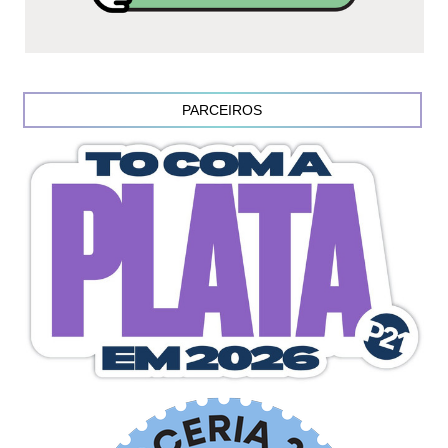
PARCEIROS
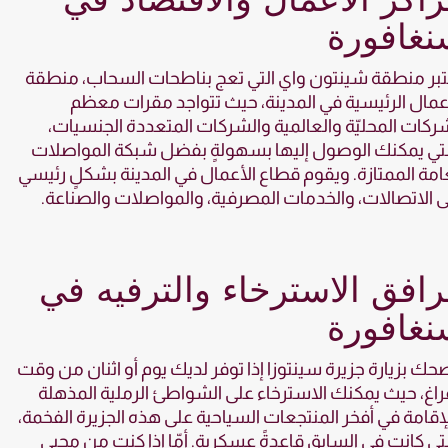
نغافورة
بر منطقة شينتون واي التي تعج بناطحات السحاب، منطقة
عمال الرئيسية في المدينة، حيث تتواجد مقرات معظم
ركات المحليّة والعالمية والشركات المتعددة الجنسيات،
تي يمكنك الوصول إليها بسهولةٍ بفضل شبكة المواصلات
امة الممتازة. ويقوم قطاع الأعمال في المدينة بشكلٍ رئيسي
 الاتصالات، والخدمات المصرفية، والمواصلات والصناعة.
افق الاسترخاء والترفيه في
نغافورة
حك بزيارة جزيرة سينتوزا إذا توفر لديك يوم أو اثنان من وقت
راغ، حيث يمكنك الاسترخاء على الشواطئ الرملية المذهلة
إقامة في أفخر المنتجعات السياحية على هذه الجزيرة الفخمة،
تي كانت في السابق قاعدةً عسكرية. أمّا إذا كنت من محبي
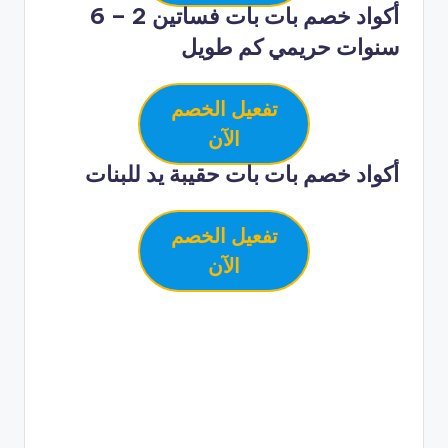
أكواد خصم بات بات فساتين 2 – 6
سنوات حريمي كم طويل
تفعيل الخصم
الآن
أكواد خصم بات بات حقيبة يد للبنات
تفعيل الخصم
الآن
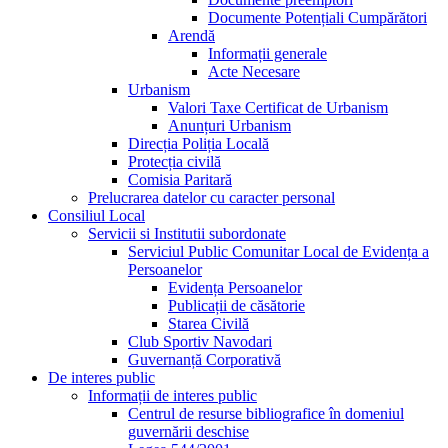
Documente Potențiali Cumpărători
Arendă
Informații generale
Acte Necesare
Urbanism
Valori Taxe Certificat de Urbanism
Anunțuri Urbanism
Direcția Poliția Locală
Protecția civilă
Comisia Paritară
Prelucrarea datelor cu caracter personal
Consiliul Local
Servicii si Institutii subordonate
Serviciul Public Comunitar Local de Evidența a
Persoanelor
Evidența Persoanelor
Publicații de căsătorie
Starea Civilă
Club Sportiv Navodari
Guvernanță Corporativă
De interes public
Informații de interes public
Centrul de resurse bibliografice în domeniul
guvernării deschise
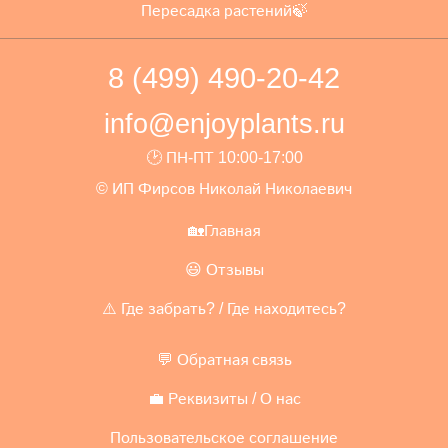
Пересадка растений🍃
8 (499) 490-20-42
info@enjoyplants.ru
🕑 ПН-ПТ 10:00-17:00
© ИП Фирсов Николай Николаевич
🏡Главная
😃 Отзывы
⚠️ Где забрать? / Где находитесь?
💬 Обратная связь
💼 Реквизиты / О нас
Пользовательское соглашение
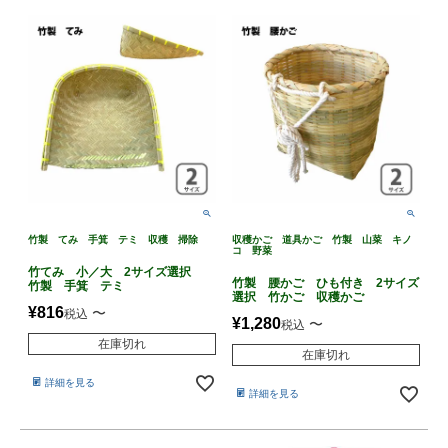
竹製 てみ 手箕 テミ 収穫 掃除
収穫かご 道具かご 竹製 山菜 キノ
コ 野菜
竹てみ 小／大 2サイズ選択
竹製 腰かご ひも付き 2サイズ
竹製 手箕 テミ
選択 竹かご 収穫かご
¥
816
〜
税込
¥
1,280
〜
税込
在庫切れ
在庫切れ
詳細を見る
詳細を見る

# WHAT NEEDS TO BE DONE
No picture should be included when the data are set down again exactly.

# SOLUTION BELOW
PARCEIROS
نغافورة
بر منطقة شينتون واي التي تعج بناطحات السحاب، منطقة
عمال الرئيسية في المدينة، حيث تتواجد مقرات معظم
ركات المحليّة والعالمية والشركات المتعددة الجنسيات،
تي يمكنك الوصول إليها بسهولةٍ بفضل شبكة المواصلات
امة الممتازة. ويقوم قطاع الأعمال في المدينة بشكلٍ رئيسي
 الاتصالات، والخدمات المصرفية، والمواصلات والصناعة.
افق الاسترخاء والترفيه في
نغافورة
حك بزيارة جزيرة سينتوزا إذا توفر لديك يوم أو اثنان من وقت
راغ، حيث يمكنك الاسترخاء على الشواطئ الرملية المذهلة
إقامة في أفخر المنتجعات السياحية على هذه الجزيرة الفخمة،
تي كانت في السابق قاعدةً عسكرية. أمّا إذا كنت من محبي
أكواد خصم بات بات فساتين 2 – 6
سنوات حريمي كم طويل
تفعيل الخصم
الآن
أكواد خصم بات بات حقيبة يد للبنات
تفعيل الخصم
الآن
Documente Potențiali Cumpărători
Arendă
Informații generale
Acte Necesare
Urbanism
Valori Taxe Certificat de Urbanism
Anunțuri Urbanism
Direcția Poliția Locală
Protecția civilă
Comisia Paritară
Prelucrarea datelor cu caracter personal
Consiliul Local
Servicii si Institutii subordonate
Serviciul Public Comunitar Local de Evidența a
Persoanelor
Evidența Persoanelor
Publicații de căsătorie
Starea Civilă
Club Sportiv Navodari
Guvernanță Corporativă
De interes public
Informații de interes public
Centrul de resurse bibliografice în domeniul
guvernării deschise
Пересадка растений🍃
8 (499) 490-20-42
info@enjoyplants.ru
🕑 ПН-ПТ 10:00-17:00
© ИП Фирсов Николай Николаевич
🏡Главная
😃 Отзывы
⚠️ Где забрать? / Где находитесь?
💬 Обратная связь
💼 Реквизиты / О нас
Пользовательское соглашение
竹製 てみ 手箕 テミ 収穫 掃除
収穫かご 道具かご 竹製 山菜 キノ
コ 野菜
竹てみ 小／大 2サイズ選択
竹製 腰かご ひも付き 2サイズ
竹製 手箕 テミ
選択 竹かご 収穫かご
¥
816
〜
税込
¥
1,280
〜
税込
在庫切れ
在庫切れ
詳細を見る
詳細を見る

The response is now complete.